> **WHAT THE TASK REQUIRES**
Skip the pictures and repeat each line of the data exactly.

> **DATASET CONTENT**

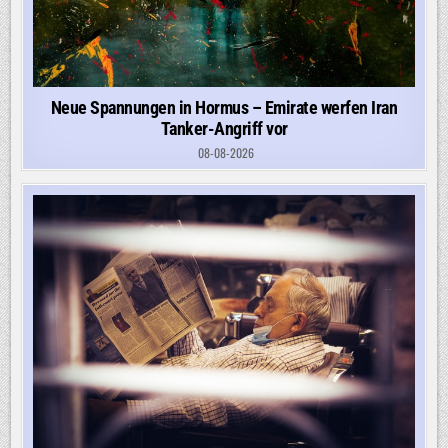
Neue Spannungen in Hormus – Emirate werfen Iran
Tanker-Angriff vor
08-08-2026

> **ANSWER TO THIS TASK**
Neue Spannungen in Hormus – Emirate werfen Iran
Tanker-Angriff vor
08-08-2026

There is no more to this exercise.